Segundo o professor Simões, para que um técnico possa entender o funcionamento de um time de futebol, ele precisa conhecer:

Antropologia – valores da própria cultura,
Sociologia – fenômenos interativos,
Psicologia – questões psíquicas escondidas,
Filosofia – sustentar e julgar idéias,

Além de se aprofundar na teoria e pratica da modalidade

No Brasil, não há escolas semelhantes e a formação dos treinadores se dá, na maioria das vezes, pelo seu envolvimento com o futebol ao longo da vida. Na Edusp, o estagiário Edson Cardozo da Cruz, aluno do 2º ano de Letras, acha que há atributos mais importantes do que a escola de técnicos: “Claro que uma graduação ajuda, mas o essencial mesmo é que ele saiba explorar as características dos jogadores e, na hora certa, coloque o famoso ‘coração na chuteira'”, diz. “A gente vê muitos técnicos competentes que aprenderam tudo na prática mesmo, sem estudos.”
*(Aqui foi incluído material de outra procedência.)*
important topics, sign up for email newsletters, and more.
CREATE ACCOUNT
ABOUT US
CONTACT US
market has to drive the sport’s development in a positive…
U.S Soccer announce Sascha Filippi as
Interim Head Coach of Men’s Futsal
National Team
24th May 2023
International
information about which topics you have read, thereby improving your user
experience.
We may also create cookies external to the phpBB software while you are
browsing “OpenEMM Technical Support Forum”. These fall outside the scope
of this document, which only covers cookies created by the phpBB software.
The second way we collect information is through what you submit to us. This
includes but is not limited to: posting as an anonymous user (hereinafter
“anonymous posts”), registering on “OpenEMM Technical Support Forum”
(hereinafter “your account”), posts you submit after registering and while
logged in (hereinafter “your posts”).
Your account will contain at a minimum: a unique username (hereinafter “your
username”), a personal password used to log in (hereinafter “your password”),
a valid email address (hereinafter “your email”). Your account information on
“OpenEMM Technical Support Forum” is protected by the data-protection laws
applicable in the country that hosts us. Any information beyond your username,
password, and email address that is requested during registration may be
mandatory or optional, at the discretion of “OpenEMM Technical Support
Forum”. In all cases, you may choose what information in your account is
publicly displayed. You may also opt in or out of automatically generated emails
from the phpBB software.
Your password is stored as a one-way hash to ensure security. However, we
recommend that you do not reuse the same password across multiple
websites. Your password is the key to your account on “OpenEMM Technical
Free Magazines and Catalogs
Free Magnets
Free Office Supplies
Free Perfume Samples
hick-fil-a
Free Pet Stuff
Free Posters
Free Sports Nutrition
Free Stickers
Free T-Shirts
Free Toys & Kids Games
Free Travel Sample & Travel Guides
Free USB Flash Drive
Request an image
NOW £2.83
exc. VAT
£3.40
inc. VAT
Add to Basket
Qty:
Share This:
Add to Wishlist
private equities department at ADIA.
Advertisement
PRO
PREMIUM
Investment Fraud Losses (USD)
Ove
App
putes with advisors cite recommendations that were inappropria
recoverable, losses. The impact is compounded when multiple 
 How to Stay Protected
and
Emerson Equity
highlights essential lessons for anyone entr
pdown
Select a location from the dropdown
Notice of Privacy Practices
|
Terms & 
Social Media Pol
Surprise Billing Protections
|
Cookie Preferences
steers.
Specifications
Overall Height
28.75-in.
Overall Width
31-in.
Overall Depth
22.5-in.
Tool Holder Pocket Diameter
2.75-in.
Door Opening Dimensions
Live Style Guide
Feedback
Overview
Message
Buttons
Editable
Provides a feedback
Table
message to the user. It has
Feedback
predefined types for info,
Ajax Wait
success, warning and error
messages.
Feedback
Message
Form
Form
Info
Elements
Já o professor Antônio Carlos Simões diz que “se contam nos dedos os profissionais bem preparados. A maioria é ex-jogador e nem estudou nada do que precisava. A antiga Lei Zico ainda mencionava a participação das universidades para dar embasamento acadêmico aos técnicos, mas não foi nada concretizado. E a Lei Pelé, que está em vigor, não fala nada sobre isso.”

Na falta de condições ideais para formar treinadores, Simões entende que o sucesso de cada profissional depende da capacidade de perceber as condições humanas dos jogadores. “O ser humano tem vaidades, sofrimentos e é vulnerável às pressões. O técnico é um administrador de egos. O Parreira, por exemplo, tem o grande desafio de cuidar de vários egos, inclusive diante dos 180 milhões de palpiteiros que cobram o hexa.”